Articles

Taxe sur les holdings 2026 : définition, taux et critiques

Fonction

Conseiller en gestion de patrimoine

Auteur

date de l'article

Taxe sur les holdings 2026 : définition, taux et critiques
Taxe sur les holdings 2026 : définition, taux et critiques

Taxe sur les holdings 2026 : définition, taux et critiques

La loi de finances pour 2026 a marqué un tournant important pour les holdings patrimoniales. Promulguée le 19 février 2026, elle s’inscrit dans un contexte de réduction du déficit public et de durcissement des dispositifs fiscaux visant les structures considérées comme principalement patrimoniales. Parmi les mesures les plus commentées figure la nouvelle taxe sur certains actifs détenus par les holdings, souvent résumée sous l’expression de “taxe sur les holdings 2026”.

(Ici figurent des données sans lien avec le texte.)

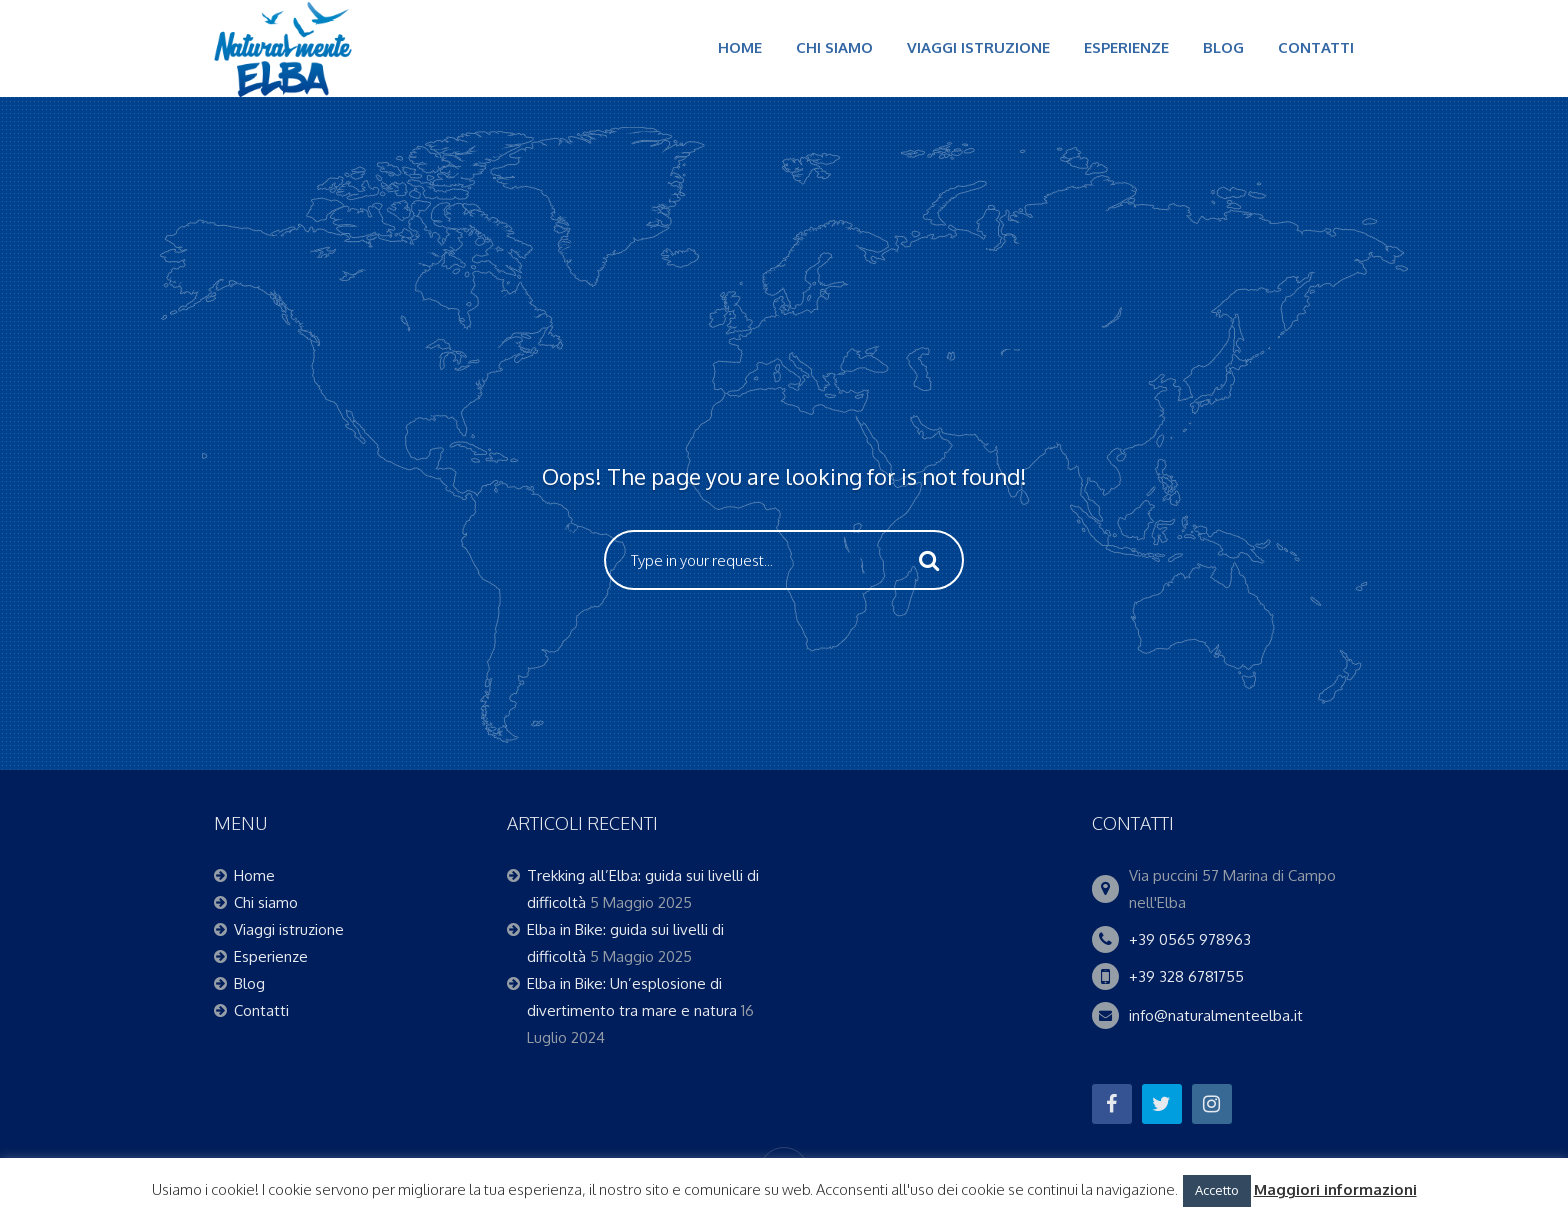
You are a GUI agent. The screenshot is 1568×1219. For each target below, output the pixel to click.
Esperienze (1126, 47)
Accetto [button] (1217, 1190)
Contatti (1316, 47)
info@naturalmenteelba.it (1216, 1015)
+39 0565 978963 (1190, 939)
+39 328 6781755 (1186, 976)
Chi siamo (834, 47)
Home (740, 47)
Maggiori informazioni (1335, 1189)
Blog (1223, 47)
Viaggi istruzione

Cette réforme ne remet pas en cause l’utilité de la holding comme outil d’organisation, de financement ou de transmission. En revanche, elle impose une lecture beaucoup plus rigoureuse de la nature des actifs détenus, de la provenance des revenus et de la cohérence économique du montage. C’est précisément ce durcissement qui explique les nombreuses critiques formulées depuis l’adoption du texte.

Taxe sur les holdings 2026 : définition simple

La taxe sur les holdings 2026 est une taxe codifiée à l’article 235 ter C du Code général des impôts. Elle vise les sociétés soumises à l’impôt sur les sociétés qui détiennent certains actifs non affectés à une activité opérationnelle, lorsque ces sociétés présentent un profil patrimonial marqué. Le texte ne vise donc pas toutes les holdings, mais une catégorie bien précise de structures à prépondérance de revenus passifs.

En pratique, la logique du législateur est claire : distinguer les holdings qui participent réellement à une organisation économique de celles qui servent principalement à loger un patrimoine de jouissance ou de prestige dans une enveloppe sociétaire.

Quelles sociétés sont concernées ?

Le dispositif s’applique aux sociétés soumises à l’impôt sur les sociétés, ou à un impôt équivalent pour certaines structures étrangères, lorsque plusieurs conditions sont réunies à la clôture de l’exercice. La société doit notamment dépasser un certain seuil d’actifs, être contrôlée directement ou indirectement par une personne physique, et tirer plus de 50 % de ses revenus de revenus qualifiés de passifs.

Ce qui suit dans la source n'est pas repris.